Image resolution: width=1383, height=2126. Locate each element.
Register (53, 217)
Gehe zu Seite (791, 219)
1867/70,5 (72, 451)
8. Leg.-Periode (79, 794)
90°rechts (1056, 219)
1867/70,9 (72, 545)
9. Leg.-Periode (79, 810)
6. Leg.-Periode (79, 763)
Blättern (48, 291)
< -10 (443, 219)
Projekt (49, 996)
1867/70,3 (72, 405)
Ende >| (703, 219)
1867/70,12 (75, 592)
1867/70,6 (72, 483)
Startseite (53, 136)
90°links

--

[Exercise]
Give back all of the data exactly, with every line intact.

[Written reply]
Image resolution: width=1383, height=2126. Locate each element.
Register (53, 217)
Gehe zu Seite (791, 219)
1867/70,5 (72, 451)
8. Leg.-Periode (79, 794)
90°rechts (1056, 219)
1867/70,9 (72, 545)
9. Leg.-Periode (79, 810)
6. Leg.-Periode (79, 763)
Blättern (48, 291)
< -10 (443, 219)
Projekt (49, 996)
1867/70,3 (72, 405)
Ende >| (703, 219)
1867/70,12 (75, 592)
1867/70,6 (72, 483)
Startseite (53, 136)
90°links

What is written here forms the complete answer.